Unfortunately, many affected horses fail to respond to any and all of the available treatments and there is not a single treatment option that is universally effective.

  • Medication. Some drugs that may reduce the effects of trigeminal neuralgia, such as cyproheptadine and carbamazepine, have been used to good effect in some horses affected with headshaking.

  • Eye shading. Specially developed tinted contact lenses and eye shades (sun glasses) have been useful in some of those horses in which bright light appears to aggravate the headshaking behavior.

  • Scarring of the trigeminal nerve. If anesthesia of a part of the trigeminal nerve is shown to ameliorate headshaking behavior, some veterinarians have elected to either cut or permanently scar (injection if a chemical sclerosing agent) those parts of the trigeminal nerve, although these procedures have not been universally successful. Scarring of the deeper portions of the trigeminal nerve must be performed under general anesthesia.

    Surgical cutting of the trigeminal nerve should not be undertaken lightly; a common complication (apart from the possibility that the procedure may fail to stop the headshaking problem) is development of a new abnormal nerve sensation (neuroma) at the site of the surgery. Trigeminal neuroma formation may, in some cases, lead to abnormal facial sensation and pain when the horse's head is handled.
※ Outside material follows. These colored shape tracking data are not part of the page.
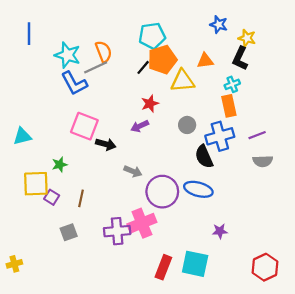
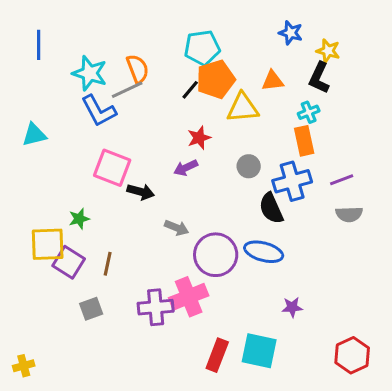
cyan triangle: (22, 136) -> (34, 135), moved
purple square: (52, 197) -> (69, 262), size x1.5
yellow cross: (14, 264) -> (24, 366), moved

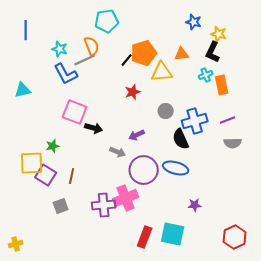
cyan pentagon: (202, 48) -> (107, 21), moved
cyan star: (90, 73) -> (60, 49), size x0.7
orange rectangle: (304, 141) -> (222, 85), moved
purple arrow: (186, 168) -> (137, 135), moved

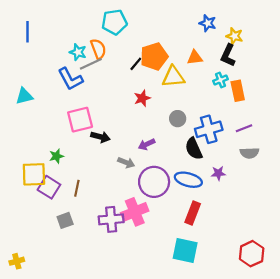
cyan star: (60, 49) -> (78, 52), moved
pink square: (75, 112) -> (80, 120), turned -35
purple star: (195, 205) -> (218, 173), moved
red rectangle: (145, 237) -> (193, 213), moved

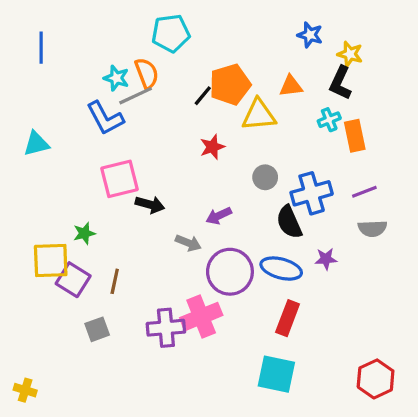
yellow cross: (17, 261) -> (25, 390), turned 32

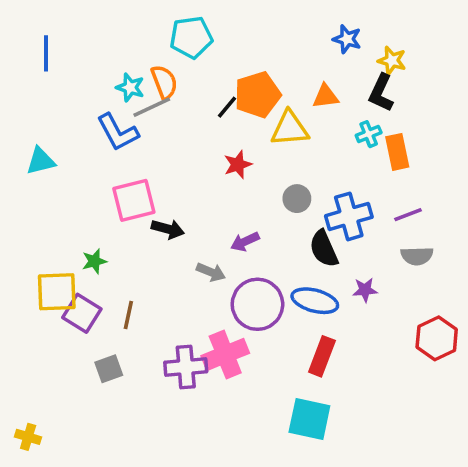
red hexagon: (376, 379) -> (437, 338), moved

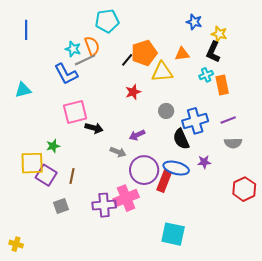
red rectangle: (322, 356) -> (164, 181), moved

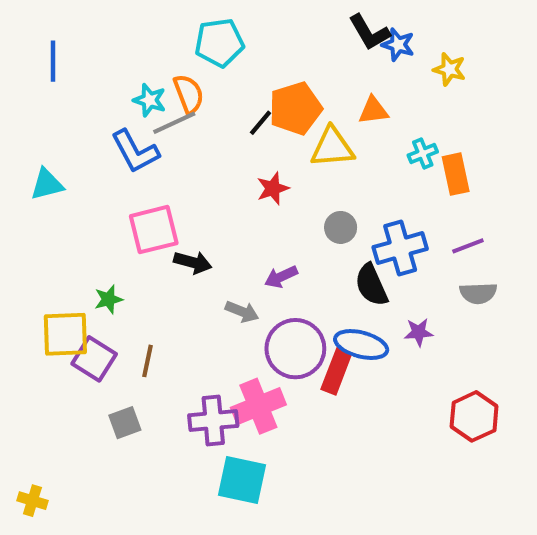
black L-shape: (213, 52) -> (369, 32), moved, turned -55
red hexagon: (244, 189) -> (474, 416), moved
cyan square: (173, 234) -> (242, 480), moved

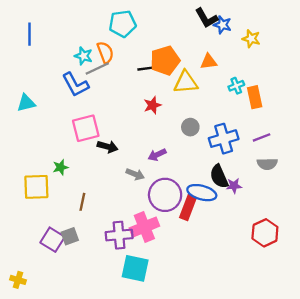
black line: (260, 123) -> (146, 69), turned 42
black semicircle: (371, 285) -> (219, 176), moved
purple square: (94, 359) -> (52, 240), moved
The last thing you want is a horse that is worse, and possibly disfigured.

  • Facial mask. Being fitted with a special mask (nasal mask) that either reduces the intake of dust or attenuates the airflow through the nasal passages helps some affected horses. You can even try something as simple as a nylon stocking at first as a test, although this obviously does not block the wind completely.

  • Tracheostomy. A treatment of relatively last resort is the permanent tracheostomy; many severely affected horses can be managed by providing the alternative airway and abrogating the triggering effect of airflow in the nasal passages.

  • Acupuncture. There are many claims that acupuncture reduces the signs of headshaking but there have been no controlled studies in horses or humans with the similar disease to date.

  • Euthanasia. Euthanasia is elected for some of the severely affected horses for which attempted treatment options have failed. As a testament to the mental anguish with which horses affected with the headshaking problem are subjected, a common consequence of trigeminal neuralgia in human patients is suicide.

    Other Consequences

    In many cases, the affected horses are sold during the early stages of the disease while the headshaking behavior is episodic and the horse might be seen to be unaffected. In some cases, insurance companies are asked to pay for the cost of "loss of use" (depending on the insurance policy.) A number of horses affected with severe signs of headshaking are euthanatized.